» What needs to be done
Only the lines of the data below from the one with "TUUKKA KAUPPISEN KILPAILUOHJELMAAN" through the one with "UUTISARKISTO" are wanted. Repeat them exactly.

» Dataset entries
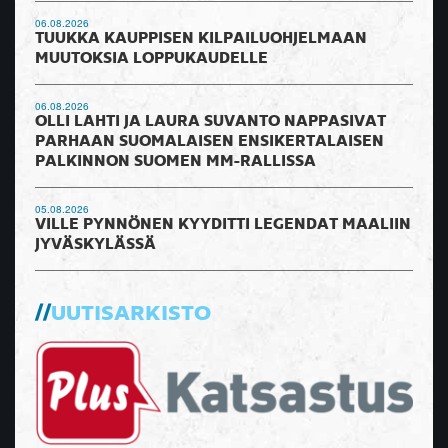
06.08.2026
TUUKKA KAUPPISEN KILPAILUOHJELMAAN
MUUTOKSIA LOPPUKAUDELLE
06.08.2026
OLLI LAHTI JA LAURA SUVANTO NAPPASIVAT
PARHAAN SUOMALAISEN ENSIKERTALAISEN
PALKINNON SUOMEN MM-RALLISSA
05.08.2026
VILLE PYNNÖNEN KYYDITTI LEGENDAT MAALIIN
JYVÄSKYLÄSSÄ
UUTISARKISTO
* * *
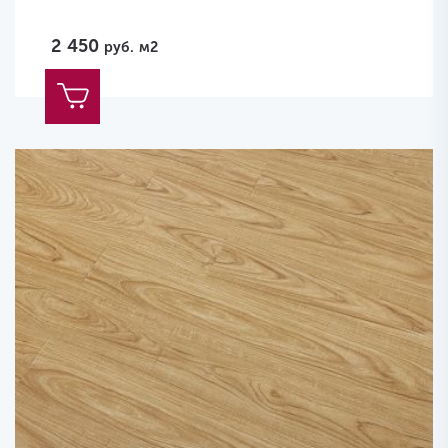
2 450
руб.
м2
* * *
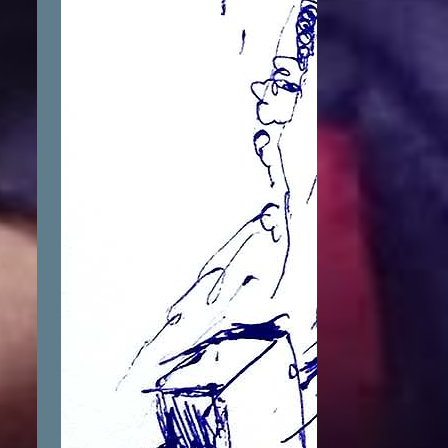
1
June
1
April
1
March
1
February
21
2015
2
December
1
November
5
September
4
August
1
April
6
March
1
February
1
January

» Written solution
TUUKKA KAUPPISEN KILPAILUOHJELMAAN
MUUTOKSIA LOPPUKAUDELLE
06.08.2026
OLLI LAHTI JA LAURA SUVANTO NAPPASIVAT
PARHAAN SUOMALAISEN ENSIKERTALAISEN
PALKINNON SUOMEN MM-RALLISSA
05.08.2026
VILLE PYNNÖNEN KYYDITTI LEGENDAT MAALIIN
JYVÄSKYLÄSSÄ
UUTISARKISTO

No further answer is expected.